Copyright enforcement company Righthaven has filed nearly all of its lawsuits-nearly 300 now-in two states, Nevada and Colorado. Now all of the 35 cases it has pending in Colorado have been put on hold. That’s because the judge overseeing those cases wants to determine whether Righthaven has standing to sue in the first place, before the suits move forward. The contracts that the company has struck with its main newspaper clients, the Las Vegas Review-Journal and The Denver Post, are being attacked as invalid by some defense attorneys.
Righthaven has filed 57 cases in total in Colorado, according to a tally by the Las Vegas Sun, a competitor to the LV R-J. Of those, 22 have been dismissed by Righthaven and presumably settled, while 35 are still pending. Righthaven has filed a total of 274 lawsuits in Nevada, Colorado, and South Carolina.

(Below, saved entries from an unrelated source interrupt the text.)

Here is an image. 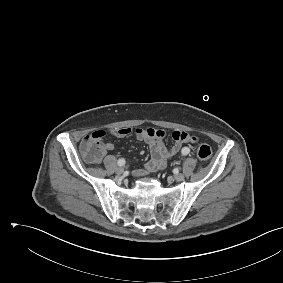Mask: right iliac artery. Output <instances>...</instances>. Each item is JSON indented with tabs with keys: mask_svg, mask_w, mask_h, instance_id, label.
<instances>
[{
	"mask_svg": "<svg viewBox=\"0 0 283 283\" xmlns=\"http://www.w3.org/2000/svg\"><path fill=\"white\" fill-rule=\"evenodd\" d=\"M117 164L119 166H124L125 165V160L123 158H121V159L118 160Z\"/></svg>",
	"mask_w": 283,
	"mask_h": 283,
	"instance_id": "obj_1",
	"label": "right iliac artery"
}]
</instances>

The Colorado defendants’ argument is similar to that of the lawyers representing the Democratic Underground blog in Nevada. Because the Righthaven contract offers only the right to file lawsuits-and not other important rights that come with a copyright-it isn’t a legally valid transfer of copyright, defense lawyers are arguing. Righthaven disputes those arguments and says the agreement it has with newspapers is legal.
Righthaven was founded last year to make money by acquiring copyrights of newspaper articles, and suing websites-mostly small ones-that use them without permission. So far, websites that have been fighting back have had some success-but dozens have chosen to settle, unwilling to pay the cost of copyright litigation, which is much higher than the few Righthaven settlements which have been reported (several thousand dollars each).
In Colorado, all of Righthaven’s cases are being overseen by one judge, U.S. District Judge John Kane. That’s a contrast to Nevada, where Righthaven’s cases are being divided up between various federal judges. In earlier rulings, Kane has already showed enormous skepticism towards Righthaven’s litigation tactics.